Un changement discret de la politique énergétique américaine commence à prendre forme autour d’une technologie trompeusement petite : les panneaux solaires à brancher, souvent appelés solaire de balcon. Déjà très populaires dans certaines régions d’Europe, ces systèmes compacts entrent désormais dans le courant réglementaire principal aux États-Unis, tandis que les États se demandent si les habitants devraient pouvoir les installer avec beaucoup moins d’obstacles que les installations traditionnelles sur toiture.

L’attrait est simple. Les systèmes solaires de balcon sont conçus pour être simples, petits et accessibles. Beaucoup peuvent être branchés sur des prises existantes et nécessitent peu ou pas d’installation spécialisée. Cela abaisse considérablement le seuil d’entrée dans l’énergie solaire, en particulier pour les locataires et les ménages qui ne peuvent pas se permettre, ou ne peuvent pas supporter physiquement, une installation complète sur le toit.

Mais à mesure que la technologie se rapproche d’une acceptation juridique plus large aux États-Unis, les régulateurs et les experts en sécurité sont confrontés à une question plus difficile : comment rendre l’énergie distribuée radicalement plus facile à adopter sans créer de nouveaux risques à l’intérieur des logements et sur le réseau ?

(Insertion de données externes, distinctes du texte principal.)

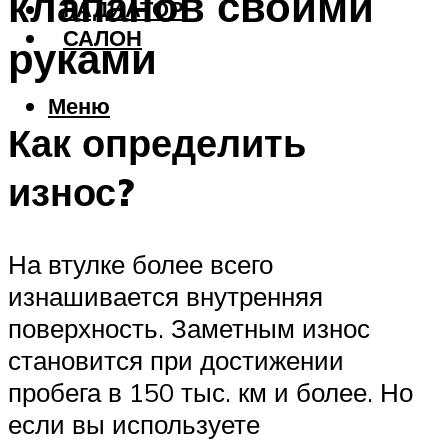
клапанов своими
РАДИАТОР
САЛОН
руками
Меню
Как определить
износ?
На втулке более всего
изнашивается внутренняя
поверхность. Заметным износ
становится при достижении
пробега в 150 тыс. км и более. Но
если вы используете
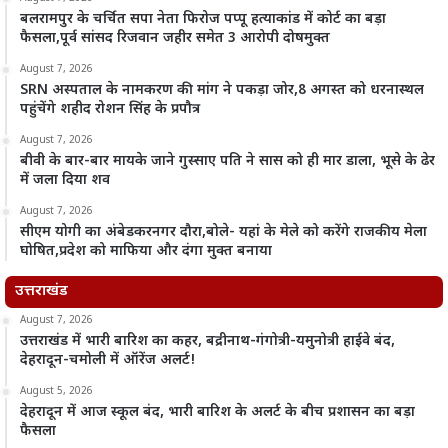
बलरामपुर के चर्चित सपा नेता फिरोज पप्पू हत्याकांड में कोर्ट का बड़ा
फैसला,पूर्व सांसद रिजवान जहीर समेत 3 आरोपी दोषमुक्त
August 7, 2026
SRN अस्पताल के नामकरण की मांग ने पकड़ा जोर,8 अगस्त को धरनास्थल
पहुंचेंगे शहीद रोशन सिंह के प्रपौत्र
August 7, 2026
बीवी के बार-बार मायके जाने गुस्साए पति ने सास को ही मार डाला, भूसे के ढेर
में जला दिया शव
August 7, 2026
सीएम योगी का अंबेडकरनगर दौरा,बोले- यहां के मेले को करेंगे राजकीय मेला
घोषित,प्रदेश को माफिया और दंगा मुक्त बनाया
उत्तराखंड
August 7, 2026
उत्तराखंड में भारी बारिश का कहर, बद्रीनाथ-गंगोत्री-यमुनोत्री हाईवे बंद,
देहरादून-चमोली में ऑरेंज अलर्ट!
August 5, 2026
देहरादून में आज स्कूल बंद, भारी बारिश के अलर्ट के बीच प्रशासन का बड़ा
फैसला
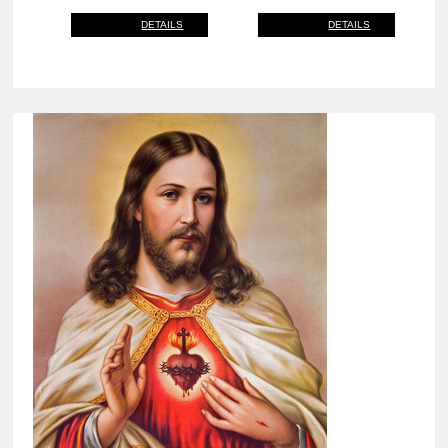
DETAILS
DETAILS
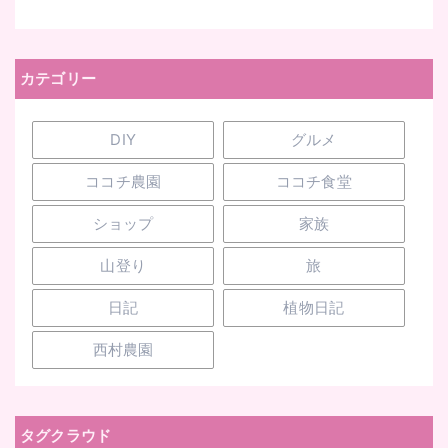
カテゴリー
DIY
グルメ
ココチ農園
ココチ食堂
ショップ
家族
山登り
旅
日記
植物日記
西村農園
タグクラウド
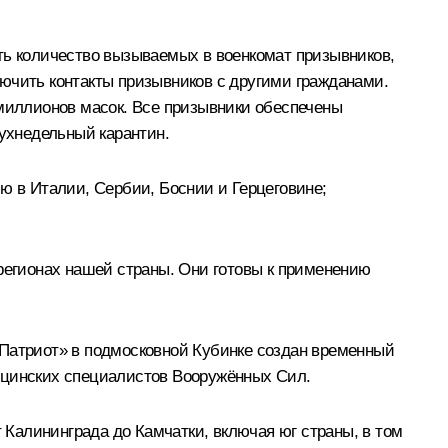
ть количество вызываемых в военкомат призывников,
ючить контакты призывников с другими гражданами.
 миллионов масок. Все призывники обеспечены
ухнедельный карантин.
 в Италии, Сербии, Боснии и Герцеговине;
егионах нашей страны. Они готовы к применению
«Патриот» в подмосковной Кубинке создан временный
дицинских специалистов Вооружённых Сил.
Калининграда до Камчатки, включая юг страны, в том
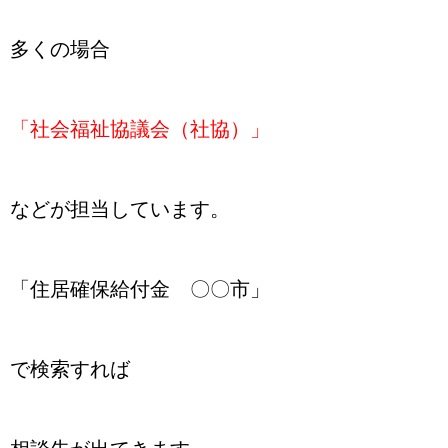
多くの場合
「社会福祉協議会（社協）」
などが担当しています。
「住居確保給付金 〇〇市」
で検索すれば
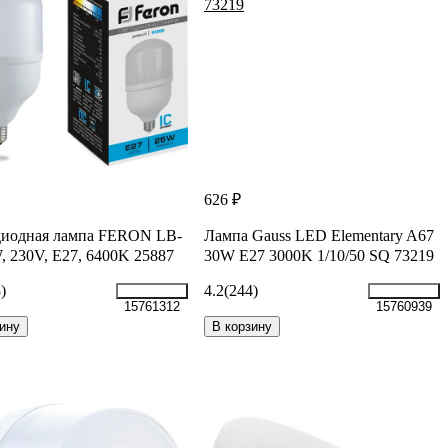
626 ₽
диодная лампа FERON LB-
Лампа Gauss LED Elementary A67
, 230V, E27, 6400K 25887
30W E27 3000K 1/10/50 SQ 73219
)
4.2
(244)
15761312
15760939
ину
В корзину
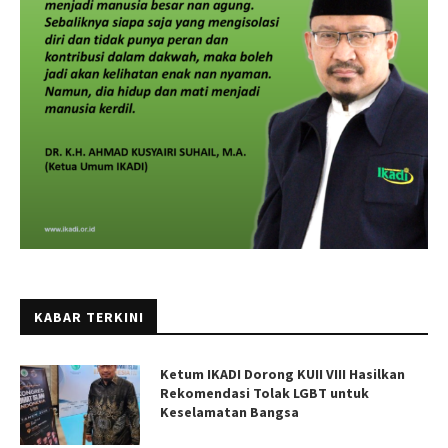
KABAR TERKINI
Ketum IKADI Dorong KUII VIII Hasilkan
Rekomendasi Tolak LGBT untuk
Keselamatan Bangsa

Pourquoi le solaire de balcon est différent

Le solaire résidentiel traditionnel aux États-Unis est généralement traité comme un projet électrique important. Les propriétaires peuvent avoir besoin d’une autorisation de leur fournisseur d’électricité, de permis, d’accords d’interconnexion, d’inspections et d’une installation professionnelle. Ces étapes peuvent protéger la sécurité et la stabilité du réseau, mais elles ajoutent aussi des coûts, des délais et de la complexité qui rendent le solaire inaccessible à beaucoup de personnes.

Le solaire de balcon change ce modèle. Selon la source fournie, ces systèmes mesurent généralement environ deux mètres carrés, soit à peu près 20 pieds carrés, et peuvent produire jusqu’à 800 watts, de quoi alimenter un micro-ondes standard. Leur taille est précisément ce qui les rend attrayants : ils ne cherchent pas à remplacer à eux seuls la demande électrique d’un logement. À la place, ils la réduisent progressivement grâce à un produit suffisamment simple pour fonctionner dans des appartements, des logements plus petits et des contextes de bricolage.

Cette facilité d’utilisation est déjà bien établie en Europe. L’Allemagne à elle seule a vu plus d’un million de systèmes solaires de balcon installés. Les États-Unis observent désormais cette courbe d’adoption et se demandent si une vague similaire pourrait élargir l’accès domestique au solaire, en particulier pour les personnes exclues des programmes traditionnels sur toiture.